**BRIEF:**
Pictures appear in the records below; write out everything else exactly.
● ● ● ●
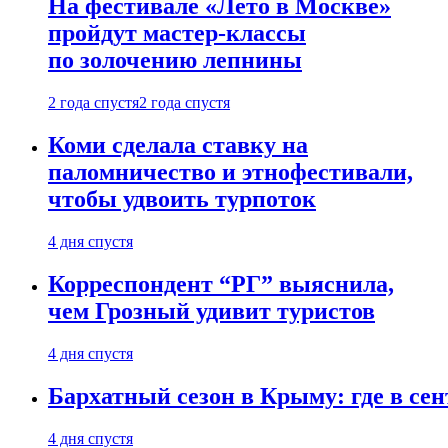
На фестивале «Лето в Москве»
пройдут мастер-классы
по золочению лепнины
2 года спустя
2 года спустя
Коми сделала ставку на
паломничество и этнофестивали,
чтобы удвоить турпоток
4 дня спустя
Корреспондент “РГ” выяснила,
чем Грозный удивит туристов
4 дня спустя
Бархатный сезон в Крыму: где в сен
4 дня спустя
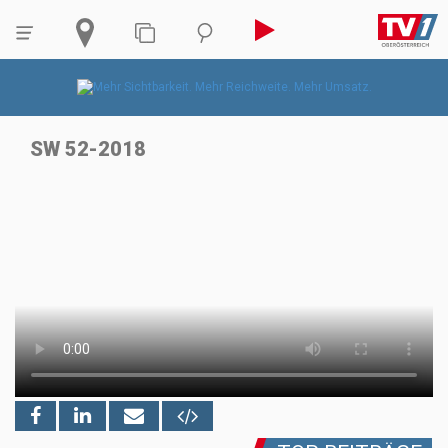
SW 52-2018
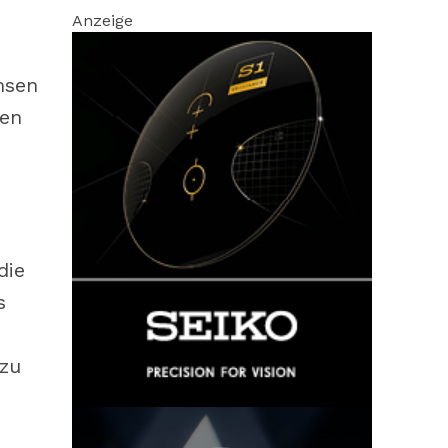
Anzeige
msen
nen
die
s
 zu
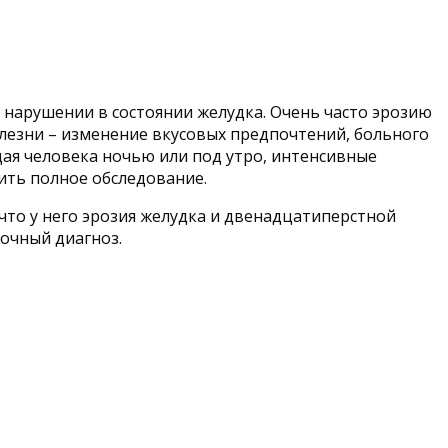
 нарушении в состоянии желудка. Очень часто эрозию
лезни – изменение вкусовых предпочтений, больного
щая человека ночью или под утро, интенсивные
ить полное обследование.
 что у него эрозия желудка и двенадцатиперстной
точный диагноз.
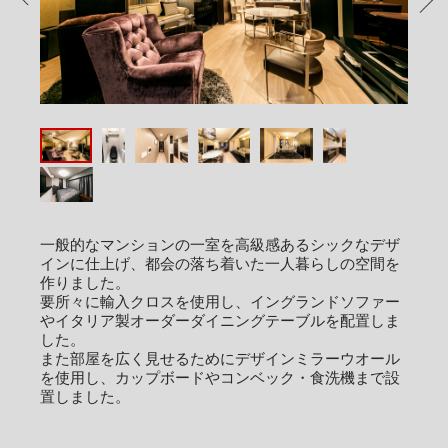
PREV
NEX
一般的なマンションの一室を高級感あるシックなデザ
インに仕上げ、都会の落ち着いた一人暮らしの空間を
作りました。
要所々に輸入クロスを使用し、イングランドソファー
やイタリア製オーダーダイニングテーブルを配置しま
した。
また部屋を広く見せるためにデザインミラーウオール
を使用し、カップボードやコンベック・食洗機まで設
置しました。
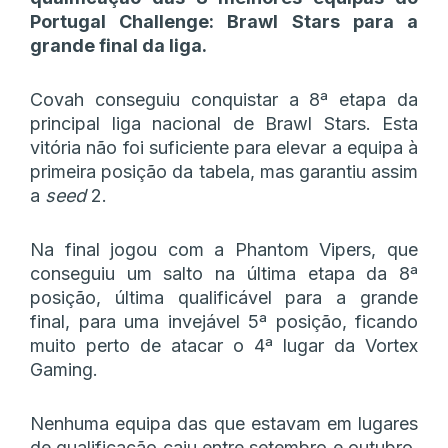
Portugal Challenge: Brawl Stars para a
grande final da liga.
Covah conseguiu conquistar a 8ª etapa da
principal liga nacional de Brawl Stars. Esta
vitória não foi suficiente para elevar a equipa à
primeira posição da tabela, mas garantiu assim
a
seed
2.
Na final jogou com a Phantom Vipers, que
conseguiu um salto na última etapa da 8ª
posição, última qualificável para a grande
final, para uma invejável 5ª posição, ficando
muito perto de atacar o 4ª lugar da Vortex
Gaming.
Nenhuma equipa das que estavam em lugares
de qualificação caiu entre setembro e outubro,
● ● ● ●
**RESULT:**
На фестивале «Лето в Москве»
пройдут мастер-классы
по золочению лепнины
2 года спустя
2 года спустя
Коми сделала ставку на
паломничество и этнофестивали,
чтобы удвоить турпоток
4 дня спустя
Корреспондент “РГ” выяснила,
чем Грозный удивит туристов
4 дня спустя
Бархатный сезон в Крыму: где в сен
4 дня спустя
SW 52-2018
Anzeige
msen
nen
die
s
 zu
 нарушении в состоянии желудка. Очень часто эрозию
лезни – изменение вкусовых предпочтений, больного
щая человека ночью или под утро, интенсивные
ить полное обследование.
 что у него эрозия желудка и двенадцатиперстной
точный диагноз.
PREV
NEX
一般的なマンションの一室を高級感あるシックなデザ
インに仕上げ、都会の落ち着いた一人暮らしの空間を
作りました。
要所々に輸入クロスを使用し、イングランドソファー
やイタリア製オーダーダイニングテーブルを配置しま
した。
また部屋を広く見せるためにデザインミラーウオール
を使用し、カップボードやコンベック・食洗機まで設
置しました。
Portugal Challenge: Brawl Stars para a
grande final da liga.
Covah conseguiu conquistar a 8ª etapa da
principal liga nacional de Brawl Stars. Esta
vitória não foi suficiente para elevar a equipa à
primeira posição da tabela, mas garantiu assim
a
seed
2.
Na final jogou com a Phantom Vipers, que
conseguiu um salto na última etapa da 8ª
posição, última qualificável para a grande
final, para uma invejável 5ª posição, ficando
muito perto de atacar o 4ª lugar da Vortex
Gaming.
Nenhuma equipa das que estavam em lugares
de qualificação caiu entre setembro e outubro,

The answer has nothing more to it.